Uma Ação Civil Pública foi protocolada por diversas entidades do movimento negro nesta sexta-feira (17) e pede a condenação das vinícolas Aurora, Garibaldi e Salton ao pagamento de indenização de R$ 207 milhões por dano moral coletivo. As vinícolas, localizadas na região de Bento Gonçalves, no Rio Grande do Sul, são acusadas de manter 207 trabalhadores da colheita em condições análogas à escravidão.
O valor da indenização, de acordo com os propositores da ação, deve ser distribuído igualmente entre todos os trabalhadores afetados pelas práticas das empresas. Na prática, cada um levaria R$ 1 milhão.

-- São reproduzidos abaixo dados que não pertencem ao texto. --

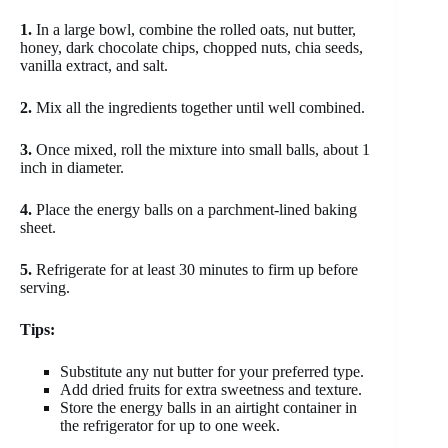
1.
In a large bowl, combine the rolled oats, nut butter,
honey, dark chocolate chips, chopped nuts, chia seeds,
vanilla extract, and salt.
2.
Mix all the ingredients together until well combined.
3.
Once mixed, roll the mixture into small balls, about 1
inch in diameter.
4.
Place the energy balls on a parchment-lined baking
sheet.
5.
Refrigerate for at least 30 minutes to firm up before
serving.
Tips:
Substitute any nut butter for your preferred type.
Add dried fruits for extra sweetness and texture.
Store the energy balls in an airtight container in
the refrigerator for up to one week.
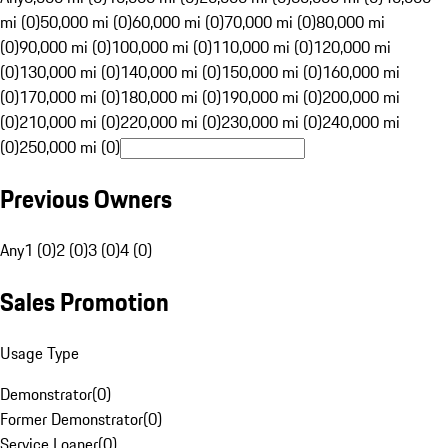
mi (0)
50,000 mi (0)
60,000 mi (0)
70,000 mi (0)
80,000 mi
(0)
90,000 mi (0)
100,000 mi (0)
110,000 mi (0)
120,000 mi
(0)
130,000 mi (0)
140,000 mi (0)
150,000 mi (0)
160,000 mi
(0)
170,000 mi (0)
180,000 mi (0)
190,000 mi (0)
200,000 mi
(0)
210,000 mi (0)
220,000 mi (0)
230,000 mi (0)
240,000 mi
(0)
250,000 mi (0)
Previous Owners
Any
1 (0)
2 (0)
3 (0)
4 (0)
Sales Promotion
Usage Type
Demonstrator
(
0
)
Former Demonstrator
(
0
)
Service Loaner
(
0
)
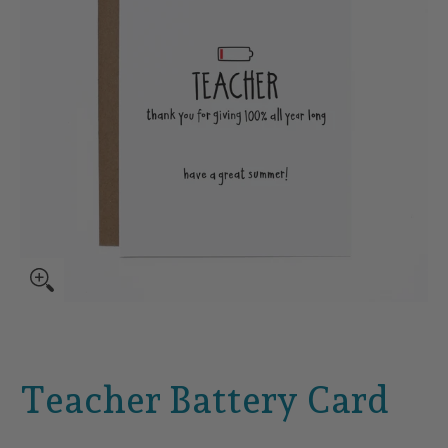
Teacher Battery Card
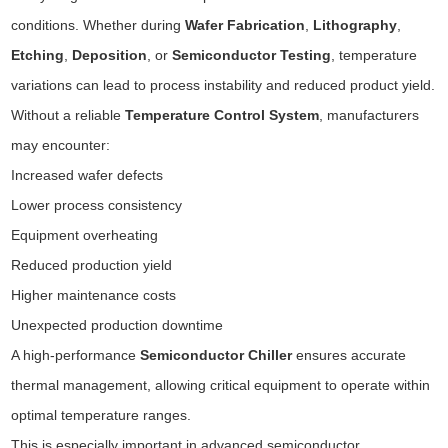
conditions. Whether during
Wafer Fabrication
,
Lithography
,
Etching
,
Deposition
, or
Semiconductor Testing
, temperature
variations can lead to process instability and reduced product yield.
Without a reliable
Temperature Control System
, manufacturers
may encounter:
Increased wafer defects
Lower process consistency
Equipment overheating
Reduced production yield
Higher maintenance costs
Unexpected production downtime
A high-performance
Semiconductor Chiller
ensures accurate
thermal management, allowing critical equipment to operate within
optimal temperature ranges.
This is especially important in advanced semiconductor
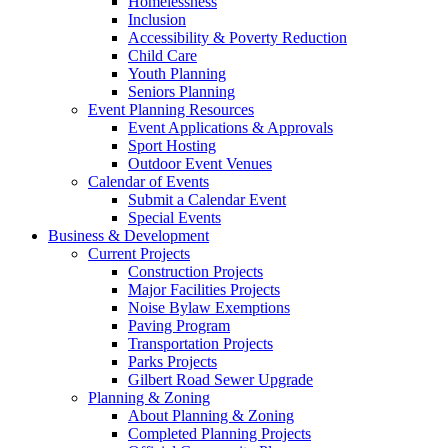
Homelessness
Inclusion
Accessibility & Poverty Reduction
Child Care
Youth Planning
Seniors Planning
Event Planning Resources
Event Applications & Approvals
Sport Hosting
Outdoor Event Venues
Calendar of Events
Submit a Calendar Event
Special Events
Business & Development
Current Projects
Construction Projects
Major Facilities Projects
Noise Bylaw Exemptions
Paving Program
Transportation Projects
Parks Projects
Gilbert Road Sewer Upgrade
Planning & Zoning
About Planning & Zoning
Completed Planning Projects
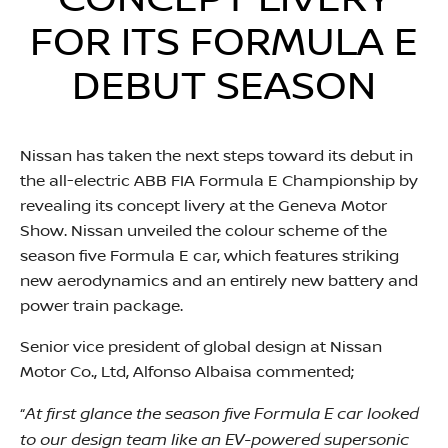
CONCEPT LIVERY
FOR ITS FORMULA E
DEBUT SEASON
Nissan has taken the next steps toward its debut in
the all-electric ABB FIA Formula E Championship by
revealing its concept livery at the Geneva Motor
Show. Nissan unveiled the colour scheme of the
season five Formula E car, which features striking
new aerodynamics and an entirely new battery and
power train package.
Senior vice president of global design at Nissan
Motor Co., Ltd, Alfonso Albaisa commented;
At first glance the season five Formula E car looked
“
to our design team like an EV-powered supersonic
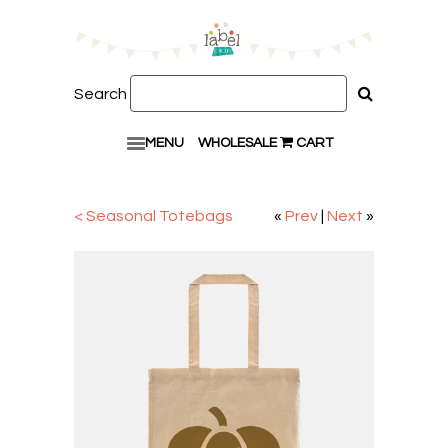
Search
MENU
WHOLESALE
CART
< Seasonal Totebags
«
Prev
|
Next
»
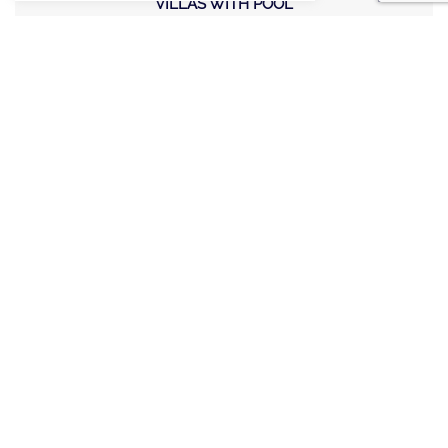
VILLAS WITH POOL
MEETING AND EVENTS
WEDDINGS
OFFERS
STAY IN TOUCH
Sign up new to receive special offers and promotions.
SITE MAP
POLICY
©2020, A LIST VILLAS & CHALETS. Created by
E-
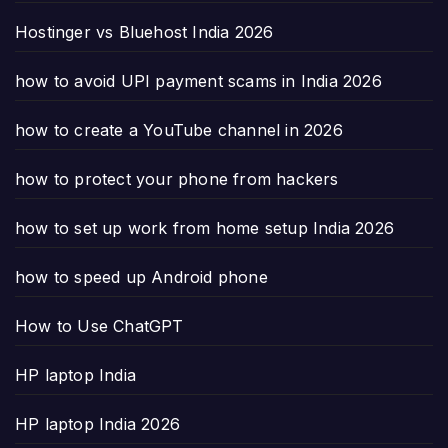
Hostinger vs Bluehost India 2026
how to avoid UPI payment scams in India 2026
how to create a YouTube channel in 2026
how to protect your phone from hackers
how to set up work from home setup India 2026
how to speed up Android phone
How to Use ChatGPT
HP laptop India
HP laptop India 2026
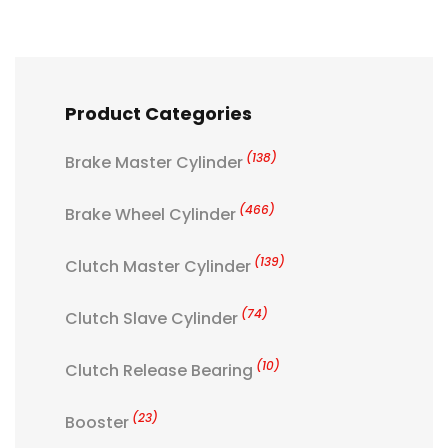
Product Categories
(138)
Brake Master Cylinder
(466)
Brake Wheel Cylinder
(139)
Clutch Master Cylinder
(74)
Clutch Slave Cylinder
(10)
Clutch Release Bearing
(23)
Booster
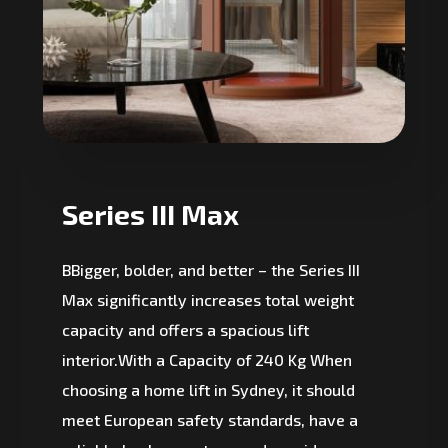
Series III Max
BBigger, bolder, and better – the Series III
Max significantly increases total weight
capacity and offers a spacious lift
interior.With a Capacity of 240 Kg When
choosing a home lift in Sydney, it should
meet European safety standards, have a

Proposta por entidades de São Paulo, Tocantins e Rio Grande do Sul, a ação foi distribuída para a 2ª Vara Cível de Bento Gonçalves. Entre as associações envolvidas estão o Coletivo Cidadania, Antirracismo e Direitos Humanos, composto pelos advogados que articulam a ação; a Associação Maria Mulher, organização de mulheres negras do RS; o Coletivo de Advogados pela Democracia (COADE) de São Paulo; a também paulista Soeuafrobrasileira; e a Associação Estadual de Direitos Humanos do Tocantins.
As entidades são representadas pelos advogados Antônio Carlos Côrtes (RS); André Moreira (ES); Cláudio Latorraca, Ed Mattos, Dojival Vieira, Carlos Alberto Silva, Francisco de Assis da Silva Filho e Anália da Silva (SP); Lucílio Bastos Casas e Maria Rosa Bahiano Pedral Sampaio (BA); além de Maria de Fátima Dourado da Silva (TO). O time de advogados lembra na ação que o resgate dos 207 trabalhadores encontrados em alojamento na cidade de Bento Gonçalves chocou o Brasil e o mundo.
A operação de resgate dos trabalhadores contou com o Ministério do Trabalho e Emprego (MTE), Ministério Público Federal do Trabalho (MPFT), Polícia Federal (PF) e Polícia Rodoviária Federal (PRF).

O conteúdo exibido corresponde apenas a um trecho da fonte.